3DSRBench: A Comprehensive 3D Spatial Reasoning Benchmark
Wufei Ma, Haoyu Chen, Guofeng Zhang, Celso M de Melo, Alan Yuille, Jieneng Chen
2024-12-12

Summary
This paper talks about 3DSRBench, a new benchmark designed to evaluate how well AI models can understand and reason about 3D spaces, which is important for tasks like navigation and robotics.
What's the problem?
AI models have made great progress in understanding images and videos, but they often struggle with 3D spatial reasoning. This means they have difficulty analyzing the positions and relationships of objects in three-dimensional space. Without proper evaluation tools, it's hard to know how well these models perform in real-world scenarios where understanding 3D space is crucial.
What's the solution?
To address this issue, the authors created 3DSRBench, which includes 2,772 visual question-answer pairs that test various aspects of 3D reasoning. They designed the benchmark to cover different types of questions and included images taken from both common and uncommon viewpoints. By testing various AI models on this benchmark, they were able to identify their strengths and weaknesses in understanding 3D scenes.
Why it matters?
This research is important because it provides a comprehensive tool for evaluating AI models' abilities to reason about 3D spaces. By improving how AI understands spatial relationships, we can enhance applications in fields like robotics, autonomous vehicles, and augmented reality, making technology more effective and reliable in navigating the real world.
Abstract
3D spatial reasoning is the ability to analyze and interpret the positions, orientations, and spatial relationships of objects within the 3D space.

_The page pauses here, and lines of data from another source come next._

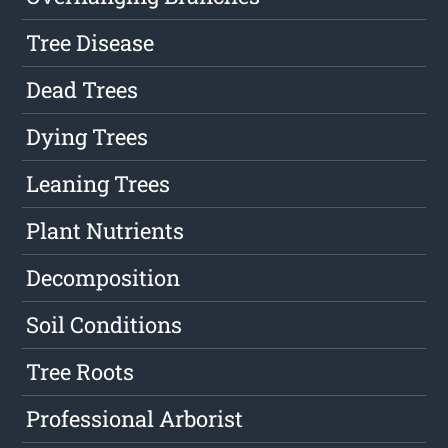
Tree Disease
Dead Trees
Dying Trees
Leaning Trees
Plant Nutrients
Decomposition
Soil Conditions
Tree Roots
Professional Arborist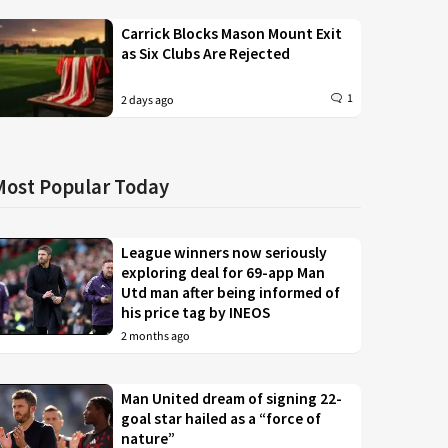
Carrick Blocks Mason Mount Exit
as Six Clubs Are Rejected
1
2 days ago
Most Popular Today
League winners now seriously
exploring deal for 69-app Man
Utd man after being informed of
his price tag by INEOS
2 months ago
Man United dream of signing 22-
goal star hailed as a “force of
nature”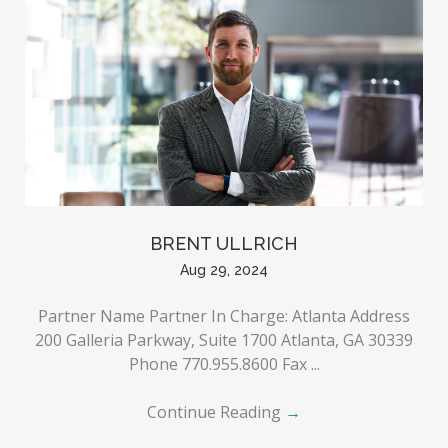
BRENT ULLRICH
Aug 29, 2024
Partner Name Partner In Charge: Atlanta Address
200 Galleria Parkway, Suite 1700 Atlanta, GA 30339
Phone 770.955.8600 Fax ...
Continue Reading
→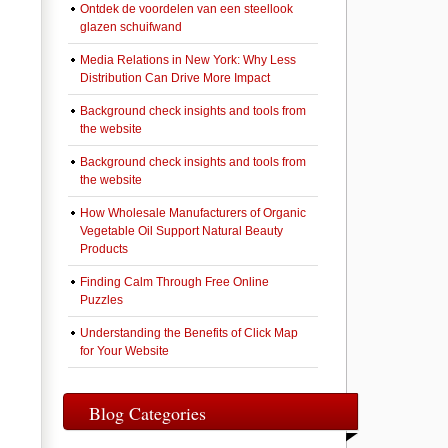
Ontdek de voordelen van een steellook
glazen schuifwand
Media Relations in New York: Why Less
Distribution Can Drive More Impact
Background check insights and tools from
the website
Background check insights and tools from
the website
How Wholesale Manufacturers of Organic
Vegetable Oil Support Natural Beauty
Products
Finding Calm Through Free Online
Puzzles
Understanding the Benefits of Click Map
for Your Website
Blog Categories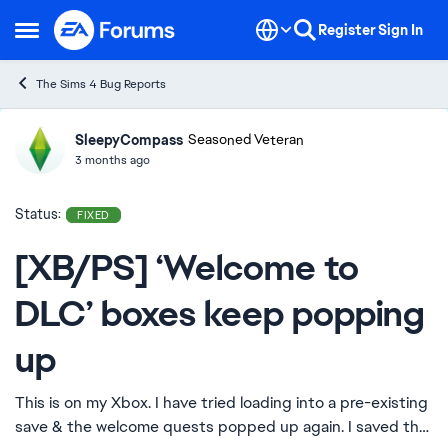
Skip to content
Register
Sign In
Open Side Menu
The Sims 4 Bug Reports
SleepyCompass
Ideas
Seasoned Veteran
3 months ago
Status:
FIXED
[XB/PS] ‘Welcome to
DLC’ boxes keep popping
up
This is on my Xbox. I have tried loading into a pre-existing
save & the welcome quests popped up again. I saved the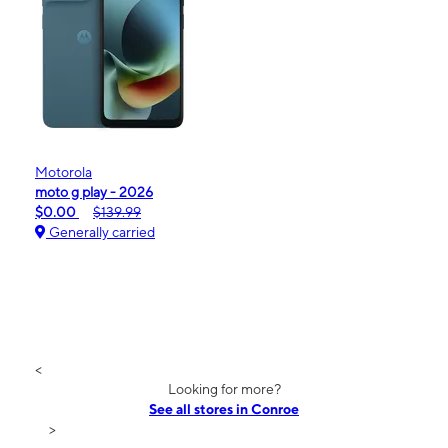
Motorola
moto g play - 2026
$0.00
$139.99
Generally carried
<
Looking for more?
See all stores in Conroe
>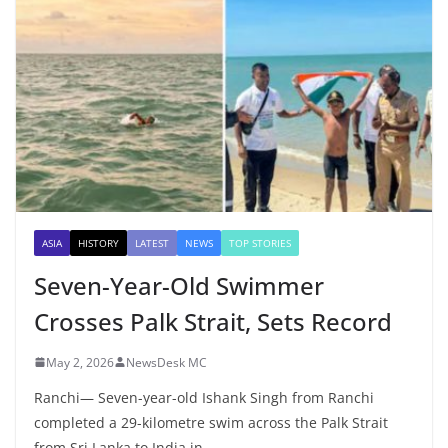
ASIA
HISTORY
LATEST
NEWS
TOP STORIES
Seven-Year-Old Swimmer
Crosses Palk Strait, Sets Record
May 2, 2026
NewsDesk MC
Ranchi— Seven-year-old Ishank Singh from Ranchi
completed a 29-kilometre swim across the Palk Strait
from Sri Lanka to India in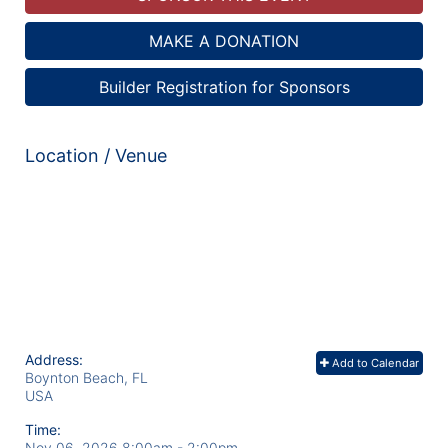
MAKE A DONATION
Builder Registration for Sponsors
Location / Venue
Address:
Add to Calendar
Boynton Beach, FL
USA
Time:
Nov 06, 2026 8:00am
- 2:00pm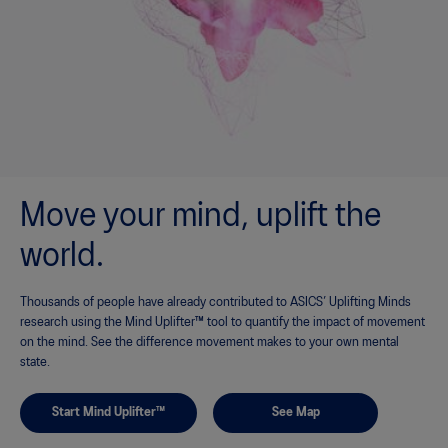
Move your mind, uplift the
world.
Thousands of people have already contributed to ASICS’ Uplifting Minds
research using the Mind Uplifter™ tool to quantify the impact of movement
on the mind. See the difference movement makes to your own mental
state.
Start Mind Uplifter™
See Map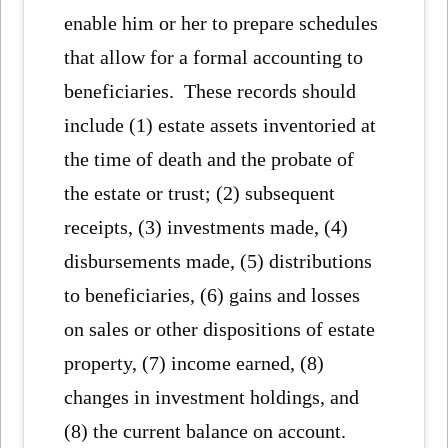
enable him or her to prepare schedules
that allow for a formal accounting to
beneficiaries. These records should
include (1) estate assets inventoried at
the time of death and the probate of
the estate or trust; (2) subsequent
receipts, (3) investments made, (4)
disbursements made, (5) distributions
to beneficiaries, (6) gains and losses
on sales or other dispositions of estate
property, (7) income earned, (8)
changes in investment holdings, and
(8) the current balance on account.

This allows models to develop a comprehensive understanding of the 3D scene, enabling their applicability to a broader range of areas, such as autonomous navigation, robotics, and AR/VR. While large multi-modal models (LMMs) have achieved remarkable progress in a wide range of image and video understanding tasks, their capabilities to perform 3D spatial reasoning on diverse natural images are less studied. In this work we present the first comprehensive 3D spatial reasoning benchmark, 3DSRBench, with 2,772 manually annotated visual question-answer pairs across 12 question types. We conduct robust and thorough evaluation of 3D spatial reasoning capabilities by balancing the data distribution and adopting a novel FlipEval strategy. To further study the robustness of 3D spatial reasoning w.r.t. camera 3D viewpoints, our 3DSRBench includes two subsets with 3D spatial reasoning questions on paired images with common and uncommon viewpoints. We benchmark a wide range of open-sourced and proprietary LMMs, uncovering their limitations in various aspects of 3D awareness, such as height, orientation, location, and multi-object reasoning, as well as their degraded performance on images with uncommon camera viewpoints. Our 3DSRBench provide valuable findings and insights about the future development of LMMs with strong 3D reasoning capabilities. Our project page and dataset is available https://3dsrbench.github.io.